EXERCISE REQUIREMENTS |
Could you copy exactly the line that contains "que se dictará a partir del próximo" and every line after it to the end of the records, and nothing more?

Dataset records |
════════════════

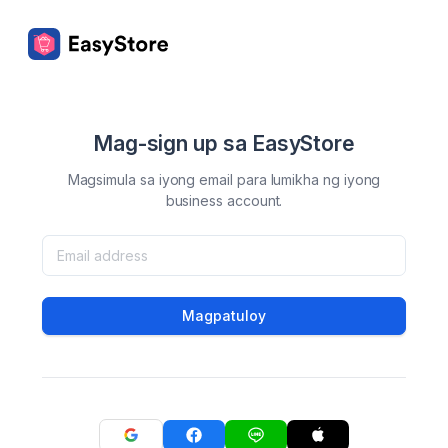
Mag-sign up sa EasyStore
Magsimula sa iyong email para lumikha ng iyong
business account.
Magpatuloy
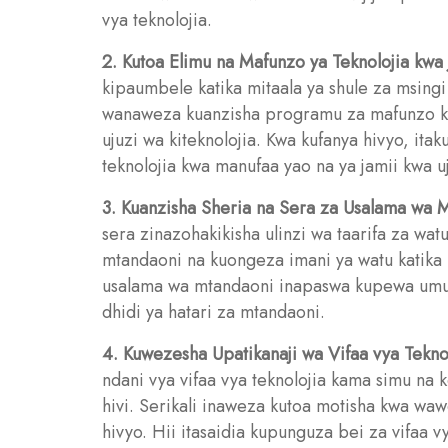
vya teknolojia.
2. Kutoa Elimu na Mafunzo ya Teknolojia kwa 
kipaumbele katika mitaala ya shule za msingi
wanaweza kuanzisha programu za mafunzo kwa
ujuzi wa kiteknolojia. Kwa kufanya hivyo, it
teknolojia kwa manufaa yao na ya jamii kwa u
3. Kuanzisha Sheria na Sera za Usalama wa 
sera zinazohakikisha ulinzi wa taarifa za wat
mtandaoni na kuongeza imani ya watu katika k
usalama wa mtandaoni inapaswa kupewa umuhi
dhidi ya hatari za mtandaoni.
4. Kuwezesha Upatikanaji wa Vifaa vya Tekn
ndani vya vifaa vya teknolojia kama simu n
hivi. Serikali inaweza kutoa motisha kwa waw
hivyo. Hii itasaidia kupunguza bei za vifaa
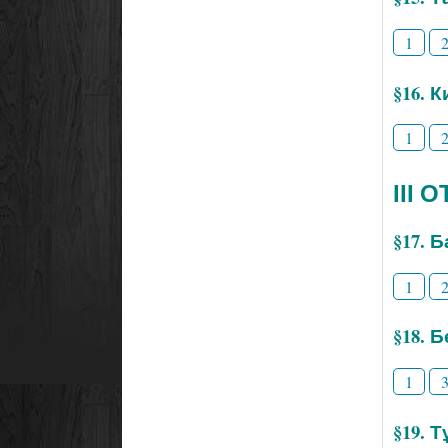
1
§16. 
1
ІІІ
§17. 
1
§18. 
1
§19. 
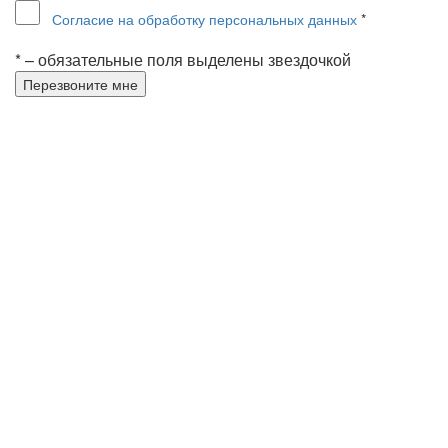
Согласие на обработку персональных данных
*
* – обязательные поля выделены звездочкой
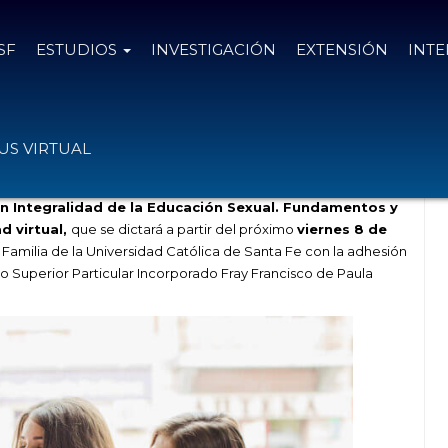
SF
ESTUDIOS
INVESTIGACIÓN
EXTENSIÓN
INT
n Integralidad de la Educación Sexual
S VIRTUAL
n Integralidad de la Educación Sexual. Fundamentos y
d virtual,
que se dictará a partir del próximo
viernes 8 de
la Familia de la Universidad Católica de Santa Fe con la adhesión
to Superior Particular Incorporado Fray Francisco de Paula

════════════════

FINISHED EXERCISE |
que se dictará a partir del próximo
viernes 8 de
la Familia de la Universidad Católica de Santa Fe con la adhesión
to Superior Particular Incorporado Fray Francisco de Paula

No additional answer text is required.